▶ [Exercise directions]:
This exercise asks for an exact copy of every entry below, with pictures omitted.

▶ [Data]:
▼

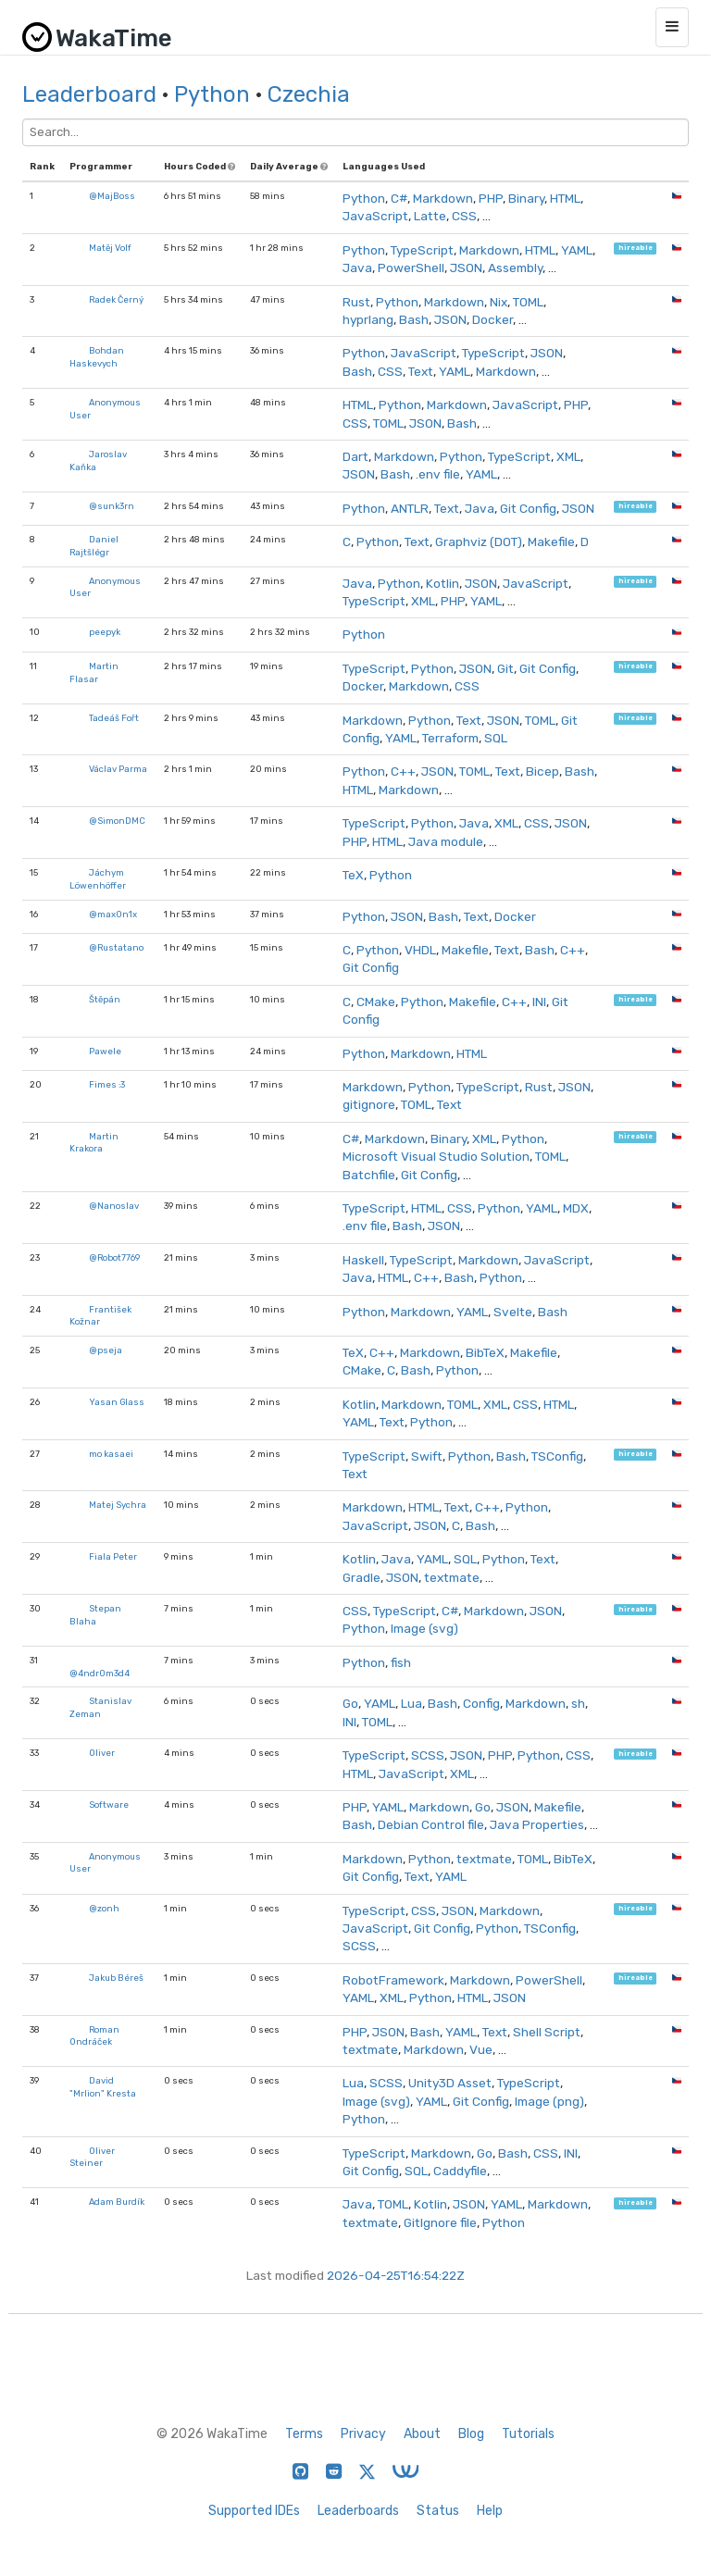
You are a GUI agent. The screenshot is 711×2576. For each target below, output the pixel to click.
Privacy (363, 2434)
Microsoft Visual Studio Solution (436, 1156)
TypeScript (422, 250)
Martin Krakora (93, 1142)
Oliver (102, 1753)
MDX (576, 1208)
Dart (355, 456)
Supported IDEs (254, 2511)
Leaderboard (89, 94)
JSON (466, 267)
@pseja (105, 1350)
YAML (576, 250)
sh (578, 1703)
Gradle (361, 1577)
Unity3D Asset (450, 2082)
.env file (438, 474)
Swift (427, 1456)
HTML (565, 198)
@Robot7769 (114, 1257)
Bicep (542, 771)
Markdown (443, 198)
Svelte (512, 1311)
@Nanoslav (114, 1206)
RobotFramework (393, 1979)
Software (109, 1804)
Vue (481, 2049)
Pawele (105, 1051)
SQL (495, 737)
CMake (375, 1001)
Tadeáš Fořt (114, 718)
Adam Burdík (116, 2201)
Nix (498, 301)
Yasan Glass (116, 1402)
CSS (464, 215)
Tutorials (528, 2434)
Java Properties (537, 1824)
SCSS (427, 1755)
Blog (471, 2434)
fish (401, 1662)
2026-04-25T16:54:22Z (396, 2275)
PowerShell (411, 267)
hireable (635, 248)
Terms (304, 2434)
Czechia (309, 94)
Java (357, 267)
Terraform (450, 737)
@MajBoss (112, 196)
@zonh (104, 1908)
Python (212, 94)
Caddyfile (460, 2170)
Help (490, 2511)
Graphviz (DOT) (478, 541)
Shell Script (546, 2031)
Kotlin (442, 583)
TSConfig (557, 1456)
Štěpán (104, 999)
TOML (528, 301)
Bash (414, 319)
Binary (526, 198)
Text (420, 371)
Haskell (363, 1259)
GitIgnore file (440, 2222)
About (422, 2434)
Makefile (551, 541)
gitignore (369, 1104)
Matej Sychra (117, 1505)
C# (399, 198)
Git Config (528, 508)
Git (505, 668)
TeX (353, 874)
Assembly (515, 267)
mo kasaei (111, 1454)
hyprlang (368, 319)
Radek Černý (116, 299)
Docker (492, 319)
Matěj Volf (110, 248)
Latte (430, 215)
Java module (445, 841)
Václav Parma (118, 769)
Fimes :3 (107, 1084)
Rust (356, 301)
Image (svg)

▲

▶ [Your response]:
You are a GUI agent. The screenshot is 711×2576. For each target below, output the pixel to click.
Privacy (363, 2434)
Microsoft Visual Studio Solution (436, 1156)
TypeScript (422, 250)
Martin Krakora (93, 1142)
Oliver (102, 1753)
MDX (576, 1208)
Dart (355, 456)
Supported IDEs (254, 2511)
Leaderboard (89, 94)
JSON (466, 267)
@pseja (105, 1350)
YAML (576, 250)
sh (578, 1703)
Gradle (361, 1577)
Unity3D Asset (450, 2082)
.env file (438, 474)
Swift (427, 1456)
HTML (565, 198)
@Robot7769 (114, 1257)
Bicep (542, 771)
Markdown (443, 198)
Svelte (512, 1311)
@Nanoslav (114, 1206)
RobotFramework (393, 1979)
Software (109, 1804)
Vue (481, 2049)
Pawele (105, 1051)
SQL (495, 737)
CMake (375, 1001)
Tadeáš Fořt (114, 718)
Adam Burdík (116, 2201)
Nix (498, 301)
Yasan Glass (116, 1402)
CSS (464, 215)
Tutorials (528, 2434)
Java Properties (537, 1824)
SCSS (427, 1755)
Blog (471, 2434)
fish (401, 1662)
2026-04-25T16:54:22Z (396, 2275)
PowerShell (411, 267)
hireable (635, 248)
Terms (304, 2434)
Czechia (309, 94)
Java (357, 267)
Terraform (450, 737)
@MajBoss (112, 196)
@zonh (104, 1908)
Python (212, 94)
Caddyfile (460, 2170)
Help (490, 2511)
Graphviz (DOT) (478, 541)
Shell Script (546, 2031)
Kotlin (442, 583)
TSConfig (557, 1456)
Štěpán (104, 999)
TOML (528, 301)
Bash (414, 319)
Binary (526, 198)
Text (420, 371)
Haskell (363, 1259)
GitIgnore file (440, 2222)
About (422, 2434)
Makefile (551, 541)
gitignore (369, 1104)
Matej Sychra (117, 1505)
C# (399, 198)
Git Config (528, 508)
Git (505, 668)
TeX (353, 874)
Assembly (515, 267)
mo kasaei (111, 1454)
hyprlang (368, 319)
Radek Černý (116, 299)
Docker (492, 319)
Matěj Volf (110, 248)
Latte (430, 215)
Java module (445, 841)
Václav Parma (118, 769)
Fimes :3 (107, 1084)
Rust (356, 301)
Image (svg)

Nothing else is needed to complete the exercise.